British novelist Martin Amis died Friday at his Florida home at age 73, according to the Booker Prize and several media outlets on Saturday.

"He was one of the most acclaimed and commented authors of the last fifty years," said the institution of the prestigious British literary prize. His wife, writer Isabel Fonseca, told The New York Times and the Guardian that the author of Money, Money (1984) and London Fields (1989) had died of esophageal cancer.

Esophageal cancer

His death occurred on the day of the presentation in Cannes of a film inspired by his book The Zone of Interest (2014), which bears the same name and was directed by Jonathan Glazer. Set in Auschwitz, the novel tells the story of a Nazi officer who fell in love with the wife of the extermination camp commander.

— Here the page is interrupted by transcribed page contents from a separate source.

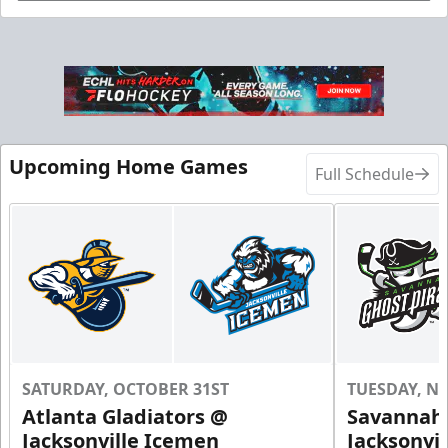
Birthday Parties Info
Call (904) 602-7825
Request Information
Upcoming Home Games
Full Schedule
SATURDAY, OCTOBER 31ST
TUESDAY, N
Groups of 10 or more!
Atlanta Gladiators @
Savannah 
Jacksonville Icemen
Jacksonvi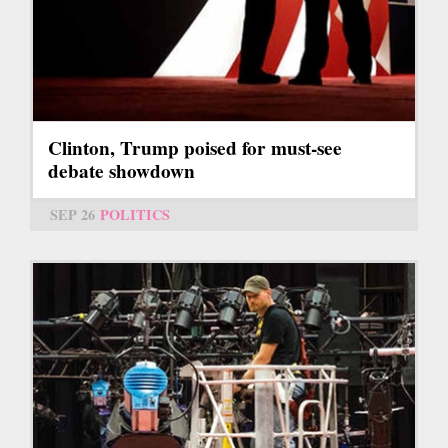
Clinton, Trump poised for must-see
debate showdown
SEP 26
POLITICS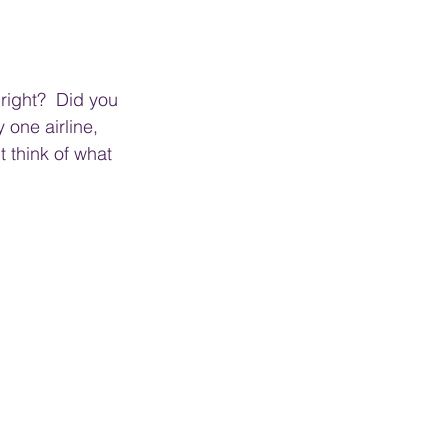
right?  Did you 
 one airline, 
t think of what 
.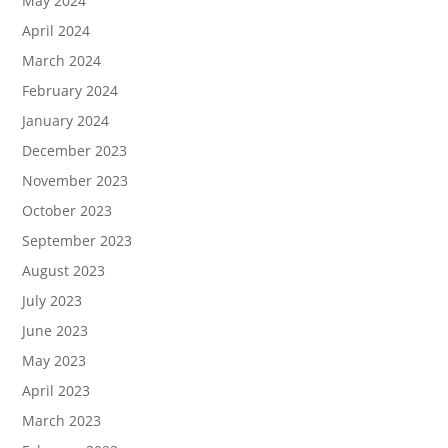
May 2024
April 2024
March 2024
February 2024
January 2024
December 2023
November 2023
October 2023
September 2023
August 2023
July 2023
June 2023
May 2023
April 2023
March 2023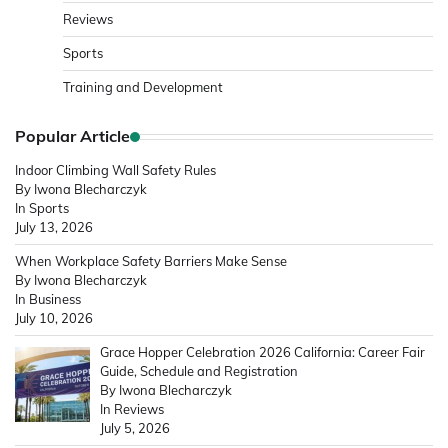
Reviews
Sports
Training and Development
Popular Article
Indoor Climbing Wall Safety Rules
By Iwona Blecharczyk
In Sports
July 13, 2026
When Workplace Safety Barriers Make Sense
By Iwona Blecharczyk
In Business
July 10, 2026
Grace Hopper Celebration 2026 California: Career Fair
Guide, Schedule and Registration
By Iwona Blecharczyk
In Reviews
July 5, 2026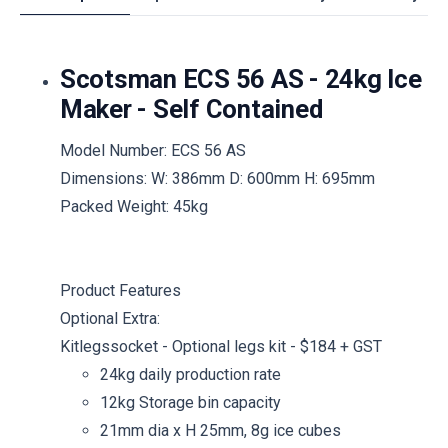
Scotsman ECS 56 AS - 24kg Ice
Maker - Self Contained
Model Number: ECS 56 AS
Dimensions: W: 386mm D: 600mm H: 695mm
Packed Weight: 45kg
Product Features
Optional Extra:
Kitlegssocket - Optional legs kit - $184 + GST
24kg daily production rate
12kg Storage bin capacity
21mm dia x H 25mm, 8g ice cubes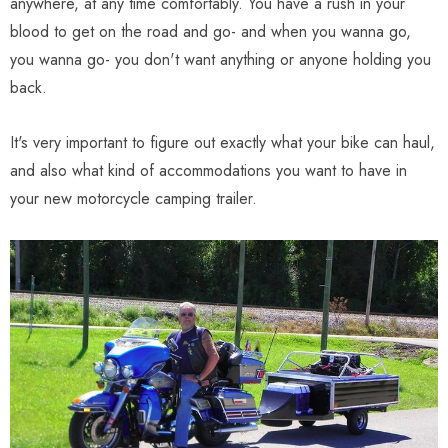
anywhere, at any time comfortably. You have a rush in your
blood to get on the road and go- and when you wanna go,
you wanna go- you don't want anything or anyone holding you
back.
It's very important to figure out exactly what your bike can haul,
and also what kind of accommodations you want to have in
your new motorcycle camping trailer.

The "area of interest" was the name used by the Nazis to describe the 40-square-kilometer area surrounding the Auschwitz concentration camp.

One of the fifty greatest British writers

Born in 1949 in Wales, Martin Amis redefined British fiction literature in the 1980s and 1990s with novels with a dark and biting style. He wrote a book on the tragedy of September 11, entitled The Second Plane, gathering articles, short stories and essays.

The Briton, who has written a dozen novels, was twice nominated for the Booker Prize in 1991 for The Arrow of Time and in 2003 for Yellow Dog. The Times named him in 2008 as one of the fifty greatest British writers since 1945.